== MATERIAL TO PROCESS ==
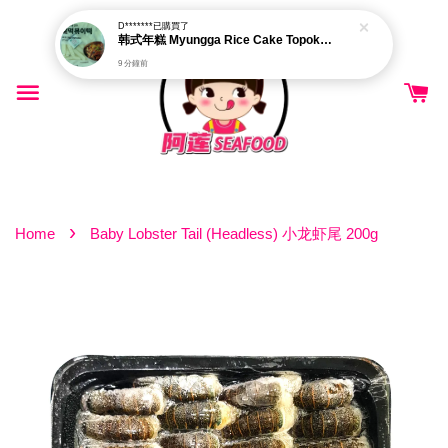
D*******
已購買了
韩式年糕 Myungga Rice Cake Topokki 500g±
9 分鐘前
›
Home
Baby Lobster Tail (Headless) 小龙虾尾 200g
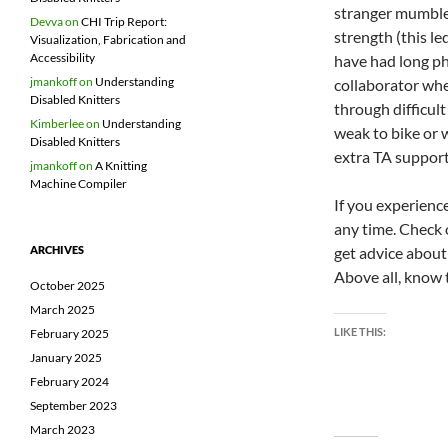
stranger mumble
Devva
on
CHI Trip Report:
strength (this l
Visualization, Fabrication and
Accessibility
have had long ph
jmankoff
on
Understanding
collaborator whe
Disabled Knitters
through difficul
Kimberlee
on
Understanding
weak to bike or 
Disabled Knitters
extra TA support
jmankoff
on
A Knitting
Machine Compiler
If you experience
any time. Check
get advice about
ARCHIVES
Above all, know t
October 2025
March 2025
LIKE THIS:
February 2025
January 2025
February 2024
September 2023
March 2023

== WHAT IS BEING ASKED ==
Please repeat the data above exactly as it appears, pictures excluded.

== COMPLETED TASK ==
D*******
已購買了
韩式年糕 Myungga Rice Cake Topokki 500g±
9 分鐘前
›
Home
Baby Lobster Tail (Headless) 小龙虾尾 200g
stranger mumble
Devva
on
CHI Trip Report:
strength (this l
Visualization, Fabrication and
Accessibility
have had long ph
jmankoff
on
Understanding
collaborator whe
Disabled Knitters
through difficul
Kimberlee
on
Understanding
weak to bike or 
Disabled Knitters
extra TA support
jmankoff
on
A Knitting
Machine Compiler
If you experience
any time. Check
get advice about
ARCHIVES
Above all, know t
October 2025
March 2025
LIKE THIS:
February 2025
January 2025
February 2024
September 2023
March 2023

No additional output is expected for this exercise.